Staying out of debt helps keep your credit rating healthy and stops you from draining emergency financial resources.There are many ways to avoid debt before it’s too late and get into good habits. Here are some top tips for avoiding debt.
Work with a Budget
If you want to control your spending, creating and following a budget is crucial. Budgeting is the best way to know where your money is going and manage your spending. When you create a budget, you will start to realise how much you are spending on a regular basis and what expenses you might be able to cut back.

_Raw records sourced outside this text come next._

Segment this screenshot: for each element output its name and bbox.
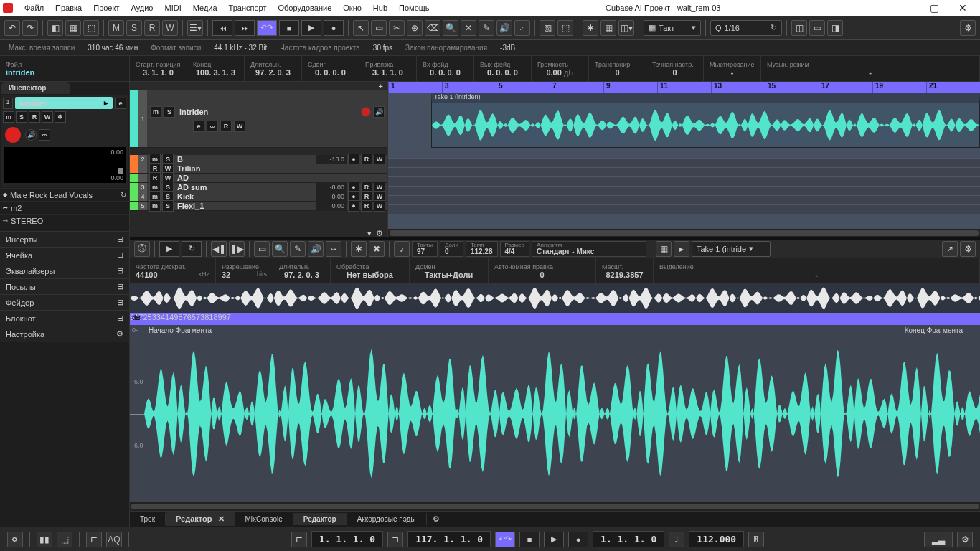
state-button-3[interactable]: ⬚ <box>83 20 99 36</box>
snap-type-button[interactable]: ◫▾ <box>618 20 634 36</box>
record-button[interactable]: ● <box>324 20 344 36</box>
track-row[interactable]: 1 m S intriden 🔊 e ∞ R <box>130 90 387 148</box>
editor-range-tool[interactable]: ▭ <box>254 241 270 257</box>
sync-button[interactable]: ▮▮ <box>37 532 52 547</box>
editor-layout-1[interactable]: ▦ <box>656 241 672 257</box>
nudge-button[interactable]: ⬚ <box>557 20 573 36</box>
settings-icon[interactable]: ⚙ <box>960 20 976 36</box>
volume-value[interactable]: 0.00 <box>546 68 561 77</box>
output-routing[interactable]: ↤STEREO <box>0 214 129 227</box>
transport-power-button[interactable]: ⭘ <box>7 532 23 547</box>
overview-waveform[interactable] <box>130 284 980 313</box>
fader-section[interactable]: Фейдер⊟ <box>0 294 129 310</box>
tempo-field[interactable]: Темп112.28 <box>466 241 498 257</box>
menu-media[interactable]: Медиа <box>187 2 223 14</box>
glue-tool[interactable]: ⊕ <box>407 20 423 36</box>
layout-button-1[interactable]: ◫ <box>791 20 807 36</box>
sends-section[interactable]: Посылы⊟ <box>0 278 129 294</box>
eq-section[interactable]: Эквалайзеры⊟ <box>0 263 129 278</box>
editor-musical-mode[interactable]: ♪ <box>394 241 410 257</box>
lanes-button[interactable]: ∞ <box>39 129 50 141</box>
tab-track[interactable]: Трек <box>130 513 166 525</box>
track-edit-button[interactable]: e <box>193 121 204 132</box>
inspector-track-name[interactable]: intriden▸ <box>15 97 113 109</box>
rec-format-value[interactable]: 44.1 kHz - 32 Bit <box>214 44 267 52</box>
menu-devices[interactable]: Оборудование <box>272 2 337 14</box>
offset-value[interactable]: 0. 0. 0. 0 <box>308 68 353 77</box>
arrange-ruler[interactable]: 13579111315171921 <box>388 82 980 93</box>
locator-right-icon[interactable]: ⊐ <box>387 532 403 547</box>
transport-record[interactable]: ● <box>568 532 588 547</box>
play-button[interactable]: ▶ <box>301 20 321 36</box>
menu-midi[interactable]: MIDI <box>159 2 187 14</box>
menu-hub[interactable]: Hub <box>367 2 393 14</box>
write-all-button[interactable]: W <box>162 20 178 36</box>
end-value[interactable]: 100. 3. 1. 3 <box>193 68 238 77</box>
solo-button[interactable]: S <box>16 111 27 123</box>
transport-stop[interactable]: ■ <box>519 532 540 547</box>
grid-dropdown[interactable]: ▦Такт▾ <box>644 20 701 36</box>
menu-window[interactable]: Окно <box>337 2 367 14</box>
split-tool[interactable]: ✂ <box>389 20 405 36</box>
tempo-icon[interactable]: ♩ <box>669 532 684 547</box>
framerate-value[interactable]: 30 fps <box>373 44 392 52</box>
algorithm-dropdown[interactable]: АлгоритмСтандарт - Микс <box>532 241 646 257</box>
range-tool[interactable]: ▭ <box>371 20 387 36</box>
editor-scrollbar[interactable] <box>131 504 979 509</box>
editor-draw-tool[interactable]: ✎ <box>290 241 306 257</box>
track-mute[interactable]: m <box>150 106 161 118</box>
bars-field[interactable]: Такты97 <box>412 241 438 257</box>
audio-event[interactable]: Take 1 (intriden) <box>431 93 980 148</box>
editor-play-tool[interactable]: 🔊 <box>308 241 324 257</box>
state-button-1[interactable]: ◧ <box>47 20 63 36</box>
tabs-settings-icon[interactable]: ⚙ <box>427 514 446 524</box>
read-all-button[interactable]: R <box>144 20 160 36</box>
undo-button[interactable]: ↶ <box>4 20 20 36</box>
preset-row[interactable]: ◆Male Rock Lead Vocals↻ <box>0 188 129 201</box>
minimize-button[interactable]: — <box>891 2 920 14</box>
input-routing[interactable]: ↦m2 <box>0 201 129 214</box>
inserts-section[interactable]: Инсерты⊟ <box>0 231 129 247</box>
solo-editor-button[interactable]: Ⓢ <box>134 241 150 257</box>
mode-value[interactable]: - <box>767 68 974 77</box>
strip-section[interactable]: Ячейка⊟ <box>0 247 129 263</box>
transport-settings-icon[interactable]: ⚙ <box>957 532 973 547</box>
add-track-button[interactable]: + <box>379 82 383 90</box>
editor-prev-button[interactable]: ◀❚ <box>211 241 227 257</box>
beats-field[interactable]: Доли0 <box>440 241 463 257</box>
track-rec-enable[interactable] <box>361 107 371 117</box>
notepad-section[interactable]: Блокнот⊟ <box>0 310 129 326</box>
menu-project[interactable]: Проект <box>88 2 125 14</box>
mute-button[interactable]: m <box>3 111 14 123</box>
cycle-button[interactable]: ↶↷ <box>257 20 277 36</box>
tab-mixconsole[interactable]: MixConsole <box>235 513 293 525</box>
read-button[interactable]: R <box>29 111 40 123</box>
editor-waveform-area[interactable]: Начало Фрагмента Конец Фрагмента 0- -6.0… <box>130 325 980 502</box>
aq-button[interactable]: AQ <box>106 532 122 547</box>
tab-editor-2[interactable]: Редактор <box>293 513 347 525</box>
inspector-tab[interactable]: Инспектор <box>1 82 70 94</box>
click-button[interactable]: 🎚 <box>748 532 764 547</box>
editor-scrub-tool[interactable]: ↔ <box>326 241 341 257</box>
tab-editor[interactable]: Редактор✕ <box>166 512 235 526</box>
editor-cross-button[interactable]: ✖ <box>369 241 385 257</box>
setup-section[interactable]: Настройка⚙ <box>0 326 129 342</box>
state-button-2[interactable]: ▦ <box>65 20 81 36</box>
fadeout-value[interactable]: 0. 0. 0. 0 <box>480 68 525 77</box>
close-button[interactable]: ✕ <box>948 2 977 14</box>
editor-layout-2[interactable]: ▸ <box>674 241 689 257</box>
freeze-button[interactable]: ❄ <box>55 111 66 123</box>
track-list-collapse[interactable]: ▾ <box>367 229 372 236</box>
open-in-window-button[interactable]: ↗ <box>942 241 958 257</box>
editor-next-button[interactable]: ❚▶ <box>229 241 245 257</box>
maximize-button[interactable]: ▢ <box>920 2 948 14</box>
editor-loop-button[interactable]: ↻ <box>182 241 202 257</box>
editor-zoom-tool[interactable]: 🔍 <box>272 241 288 257</box>
track-lanes-button[interactable]: ∞ <box>207 121 218 132</box>
track-solo[interactable]: S <box>164 106 175 118</box>
quantize-dropdown[interactable]: Q1/16↻ <box>710 20 782 36</box>
solo-all-button[interactable]: S <box>126 20 142 36</box>
left-locator[interactable]: 1. 1. 1. 0 <box>311 531 383 547</box>
length-value[interactable]: 97. 2. 0. 3 <box>250 68 296 77</box>
snap-value[interactable]: 3. 1. 1. 0 <box>365 68 410 77</box>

Budgets follow various different models and will depend largely both on your personal financial circumstances and your spending habits. The 50/30/20 plan is widely recognised by financial experts for being a good way to budget, and a good way to help you avoid needing short term loans like instant payday loans, bad credit loans and other loan options.
This plan states that 50% of your income should be spent on essential items, 30% on non-essential items and 20% on paying off existing debts or putting towards your savings. The ratio is just a guideline and you can choose to divide your spending in whatever way makes the most sense to you. Budgeting is a great habit to get into and can stop you living beyond your means.
Pay Your Credit Cards In Full
One of the best habits to get into is to pay off your credit card bills in full each month. When you receive a credit limit each month, you should always remember that this is borrowed money that you will eventually need to pay back. Although it can be tempting to overspend, you should try and keep your credit utilisation ratio as low as possible – experts recommend that you do not go over 30% of your credit limit.
Lauren Davies of bOnline comments: “Whether you have a business or personal credit card, or both, always do your utmost to pay them both off. Not doing so can lead you into a spiral of debt that can be hard to get out of..”
This makes it far easier for you to pay it back in full each month. If you constantly overspend your credit, you will accumulate interest over time and can very easily fall into debt.
Have a Rainy Day Fund
Keeping money behind for emergencies is crucial if you are wanting to avoid debt. Financial experts typically recommend keeping around 3-6 months of essential expenses behind for a rainy day. Of course, this is not feasible for everyone but the concept of keeping behind money that could be used in an emergency situation should still be followed.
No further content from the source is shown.